Süryanilere yönelik yapılan katliamları, insanlık dışı DAİŞ’in son saldırılarını, Rojava Modeli ile birlikte kendi öz savunma birliğini kuran Süryanileri ve birçok konuyu Avrupa Süryani Birliği (ESU) temsilcilerinden Shleymun Rhawi ile konuştuk.

‘TARİHİMİZ KATLİAMLARLA DOLU’

Bugün Süryaniler yine DAİŞ ile birlikte yeni bir katliamla karşı karşıya bu konuda ne demek istersiniz?

Süryaniler kendilerine yönelik yapılan vahşet dışı katliamların yüzüncü yılına girerken yeni bir katliamla karşı karşıya. Tabi bu konuyu tarihsel olarak ele almamız gerekir. Bugüne kadar yaşanan katliamlar Asuri- Süryani halkının yaşam tarzında büyük bir rol oynamış. Mezopotamya topraklarında şekillenen bir serüven var. Sümerler, Akad, Babil, Asur ve Arami kavimleri döneminden başlayan gelen bir gelenek zamanla bu topraklarda farklı halklarla birlikte büyük bir medeniyet yarattı. Daha sonra Perslerin Babili işgal etme durumu yaşanıyor. O günden beridir biz halk olarak boyunduruk altında kalmışız. Yüzyıllardan beridir kendi topraklarımızda egemenlerin böl, parçala, yönet politikaları altında çok kez katliama ve soykırıma uğramışız. Yaşadığımız bu katliamlarla birlikte Mezopotamya da değil yaşamayı ayakta kalmak bile bu halk için sorun olmaya başladı. 19. Yüzyıldan sonra daha büyük katliamlar yaşamaya başladık. O topraklarda farklı dinlere yönelik yapılan politikalar sonucunda katledildik. 1915 katliamları ve ondan sonra her 10 yılda bir uğradığımız bu katliamlar halkımızı o topraklarda bitirme aşamasına getirdi.

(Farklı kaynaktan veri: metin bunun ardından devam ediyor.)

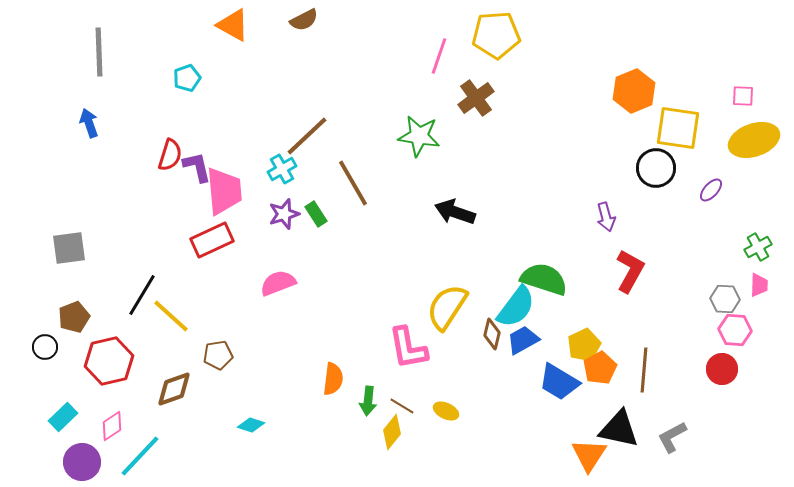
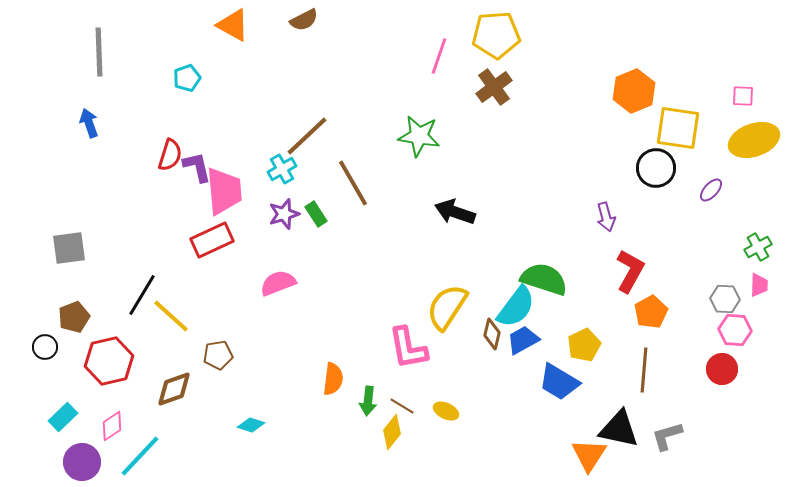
brown cross at (476, 98): moved 18 px right, 11 px up
orange pentagon at (600, 368): moved 51 px right, 56 px up
gray L-shape at (672, 437): moved 5 px left, 1 px up; rotated 12 degrees clockwise
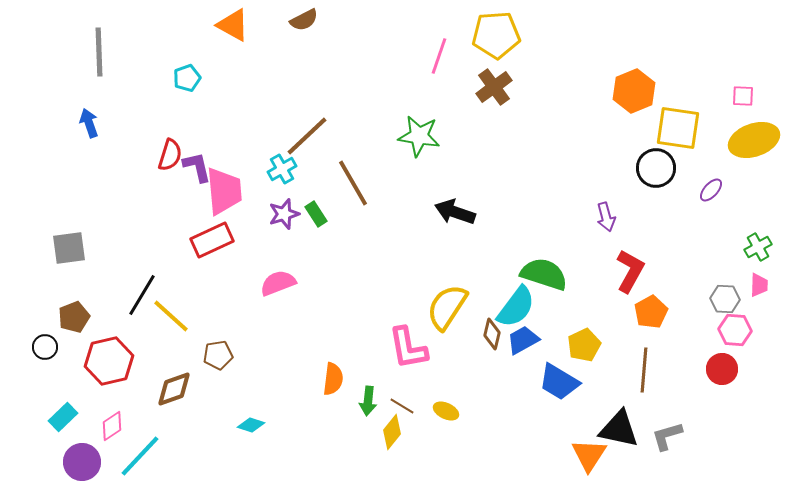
green semicircle at (544, 279): moved 5 px up
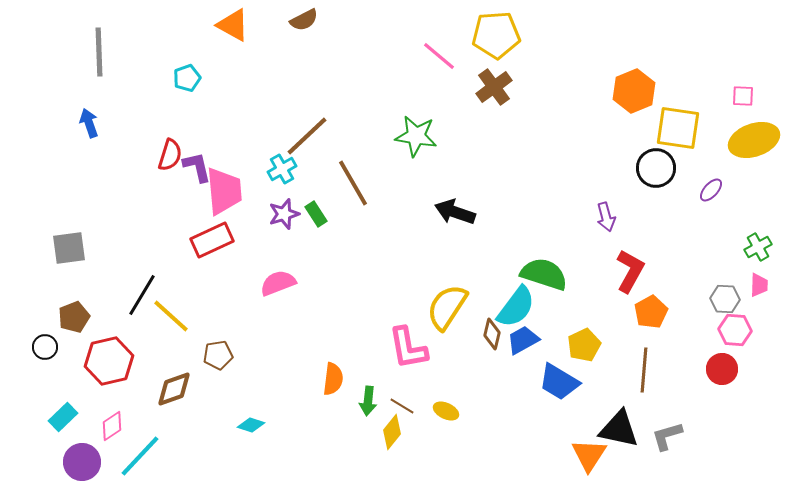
pink line at (439, 56): rotated 69 degrees counterclockwise
green star at (419, 136): moved 3 px left
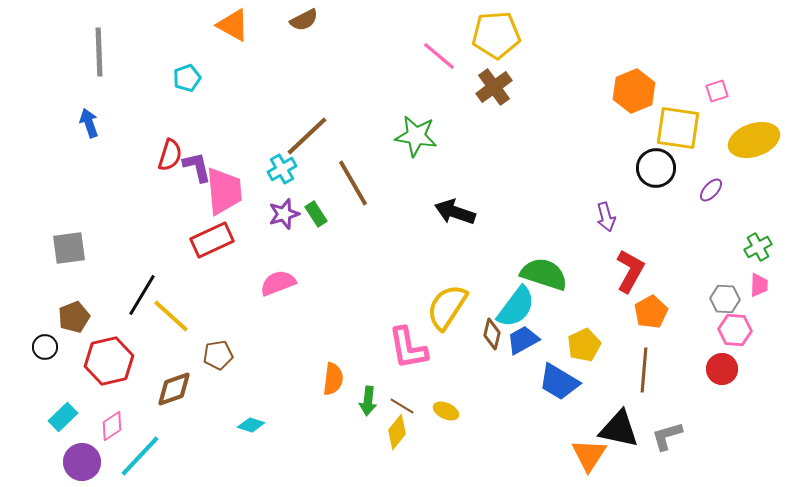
pink square at (743, 96): moved 26 px left, 5 px up; rotated 20 degrees counterclockwise
yellow diamond at (392, 432): moved 5 px right
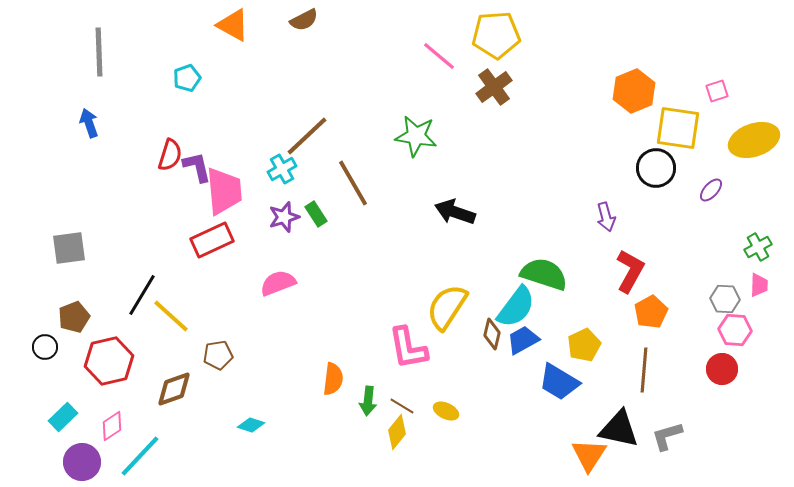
purple star at (284, 214): moved 3 px down
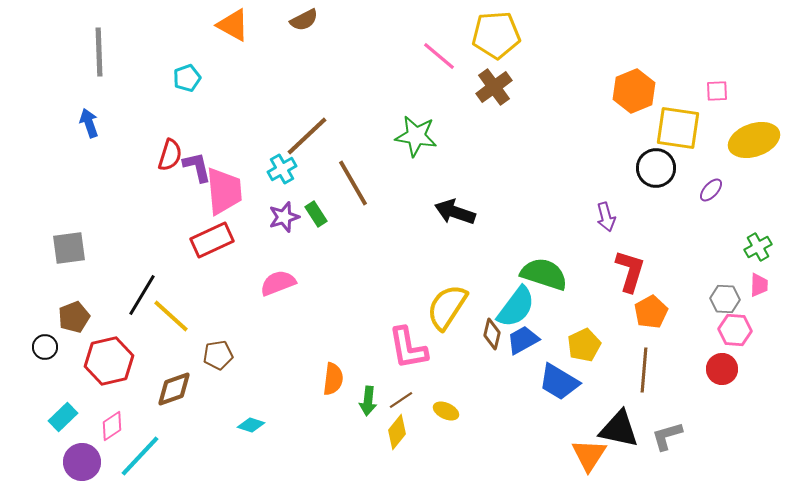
pink square at (717, 91): rotated 15 degrees clockwise
red L-shape at (630, 271): rotated 12 degrees counterclockwise
brown line at (402, 406): moved 1 px left, 6 px up; rotated 65 degrees counterclockwise
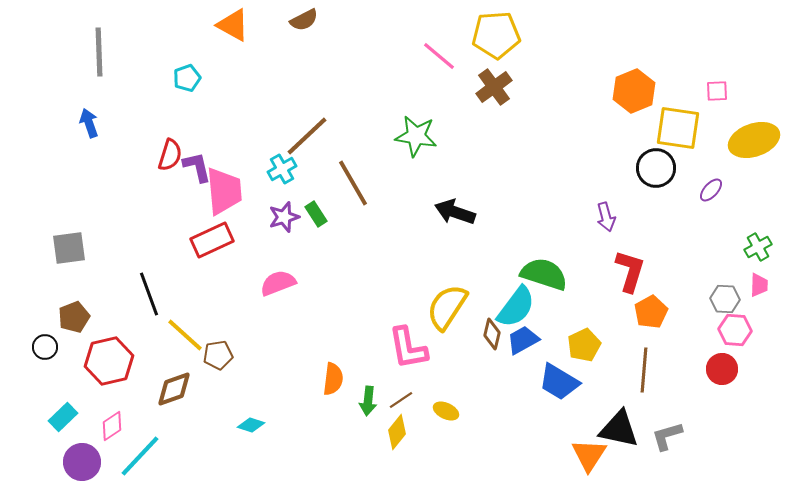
black line at (142, 295): moved 7 px right, 1 px up; rotated 51 degrees counterclockwise
yellow line at (171, 316): moved 14 px right, 19 px down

‘KENDİ KATİLİMİZE ÂŞIK ETTİRMEYE ÇALIŞTILAR’

Yani aynı zihniyetin ad değiştirmiş hali tarafından bir kez yine katliama uğruyoruz demek mi istiyorsunuz?

Eğer günümüzle yaşadıklarımızla bağlantısını kurarsak özellikle DAİŞ terörü 1990’dan başlayıp günümüze gelen bir sürecin sonucu var olmuştur. Irak’a yapılan müdahale ile benzer bir süreci yaşadık. Halkımızın yüzde 30-40’ı topraklarından sürüldü. Özellikle Türkiye halkımıza karşı beyaz katliamlar yaparak bizi kendi katilimize âşık ettirmeye çalıştı. Zararsız bir halk olduğumuz için suiistimal edilerek yaptıklarımızın karşılığında katliamlardan geçirildik. Saddam’ın baskılarına rağmen o güne kadar 2 buçuk milyon halkımız vardı. Saddam’dan sonra o topraklarda nüfusumuz 400 – 500 bine kadar düştü. Arap baharı ile birlikte her halk kendi haklarını talep etmeye başladı. Bölgedeki halkların kendi topraklarında federal ve konfederal sistem içerisinde yaşama talebi bazı güçleri rahatsız etmeye başladı. O topraklardan yıllardır faydalanan Türkiye başta olmak üzere Irak ve Suriye diktatör rejimleri halkların kendi kendisini yönetmesine izin vermek istemedi. Yine Irak’taki güçler arasında ki çelişkiler çözüme kavuşturulmayınca kaos ortamı doğdu ve bu kaos ortamında birilerinin çıkarları doğrultusunda DAİŞ terörü ortaya çıktı. DAİŞ ile birlikte halkımıza yönelik saldırılar yeniden başladı Ninova’da halkımıza yapılan saldırıdan sonra bütün Süryaniler o topraklardan sürüldüler. Sadece bizler değil Êzidilerde Şengal’da uğradığı katliamlar bizle aynı kaderi yaşadı.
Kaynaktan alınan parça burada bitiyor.